Detail of Library by Neil Farber and Michael Dumontier
Another piece by the collaborating artists, Neil Farber and Michael Dumontier, is sheer poetry. Dozens of epigrammatic phrases are displayed in a grid of framed pieces.
Here is one of the pithy texts:
“…and I started getting really
interested in eloquence and profundity.
There were just both so fucking awesome
– by Neil Farber and Michael Dumontier
I wasn’t quite sure what I was looking at when it came to the photographs of Chris Curreri. Is this organic matter, closeups of a damp seaside grotto, body parts, melting ceramics or some kind of darkroom manipulation?
Untitled (Clay Portfolio) by Chris Curreri
Untitled (Clay Portfolio)
Technically masterful, this series of black and white prints lining a long hallway provide a intense visual experience. It is partially because of the ambiguity of the subject matter and too because they are so formally voluptuous.
A bust looking out over the gallery above eye level has a shocking quality. It is approached from the rear and it’s only on walking around it to see the front that the viewer is startled to find it has been violently defaced.
Views of Medusa by Chris Curreri
Work by Evan Lee has an urgent, contemporary political sense to it. It seems like the artist is trying to keep up with numerous ideas and social forces colliding and richochetting around his world. Black Bloc Abstraction, shown below, initially appears to be an abstract painting until it coheres into waves of black clad protestors, as per the infamous G-20 Summit, held in Toronto in 2010.

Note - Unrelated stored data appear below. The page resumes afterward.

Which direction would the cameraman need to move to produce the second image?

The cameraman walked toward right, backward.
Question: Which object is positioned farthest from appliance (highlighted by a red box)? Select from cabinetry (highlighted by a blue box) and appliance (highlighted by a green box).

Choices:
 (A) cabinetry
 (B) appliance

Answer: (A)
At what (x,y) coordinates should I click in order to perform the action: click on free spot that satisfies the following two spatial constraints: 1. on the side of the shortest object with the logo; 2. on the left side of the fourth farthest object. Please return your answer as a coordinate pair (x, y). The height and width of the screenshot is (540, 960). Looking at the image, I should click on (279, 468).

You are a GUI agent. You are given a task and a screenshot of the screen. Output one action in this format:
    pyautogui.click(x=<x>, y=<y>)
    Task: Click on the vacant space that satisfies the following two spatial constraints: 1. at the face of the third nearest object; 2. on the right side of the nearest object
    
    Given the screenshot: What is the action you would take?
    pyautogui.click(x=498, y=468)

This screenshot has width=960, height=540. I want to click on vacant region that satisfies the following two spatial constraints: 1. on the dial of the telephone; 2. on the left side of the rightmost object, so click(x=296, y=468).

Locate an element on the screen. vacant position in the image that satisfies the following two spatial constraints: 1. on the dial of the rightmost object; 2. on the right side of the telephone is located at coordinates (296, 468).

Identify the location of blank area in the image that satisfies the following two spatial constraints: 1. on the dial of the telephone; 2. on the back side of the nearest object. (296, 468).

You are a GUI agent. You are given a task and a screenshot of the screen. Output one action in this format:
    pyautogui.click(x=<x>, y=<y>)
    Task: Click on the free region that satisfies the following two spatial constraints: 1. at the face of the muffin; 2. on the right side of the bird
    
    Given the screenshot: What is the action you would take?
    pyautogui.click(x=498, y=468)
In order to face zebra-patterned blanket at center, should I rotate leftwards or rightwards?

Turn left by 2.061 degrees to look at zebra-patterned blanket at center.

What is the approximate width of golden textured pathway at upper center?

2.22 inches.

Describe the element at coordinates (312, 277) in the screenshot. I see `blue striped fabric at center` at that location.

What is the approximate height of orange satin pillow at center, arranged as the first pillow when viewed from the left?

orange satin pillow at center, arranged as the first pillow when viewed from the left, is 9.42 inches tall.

Black Bloc Abstraction by Evan Lee
Large, mostly black paintings consisting of rich fields of varying depth, reveal themselves to be depictions of masked or hooded youth. Are these guys violent thugs or idealistic protestors? Evan Lee raises ideas about anarchy, fraying social bonds and alienation in his portrayal of Black Bloc idealogues.
Black Blot 2 by Evan Lee
In an art piece using numerous different media the subject matter is the migrant to Canada. Darkly murky portraits attempt to celebrate the importance of an individual: unknown, far from home and alone.
Migrant Portrait by Evan Lee
The snapshots shown below, of young men nervously vamping for the camera, anxious about their chances for the future, are displayed in a vitrine, with other depictions of a migrant experience.
Art piece by Evan Lee
Nadia Myre’s work is a grand sociological effort to heal the wounded. Ongoing since 2005 The Scar Project is a the remarkable focusing of one individual’s compassion to engage numerous others (800 at last count) to participate in a healing action. Nadia Myre has travelled around the country convincing people to create a “canvas representation of a physical, emotional, psychological, or spiritual scar they may have, and write out the accompanying narrative.”
Hand stitiched on unbleached fabric, using humble tools and unsophisticated imagery, these artworks have a feeling of humility, earnestness and honesty. Nadia Myre is delving into profound subject matter: social change at the level of the individual, involving self reflection, pain and forgiveness.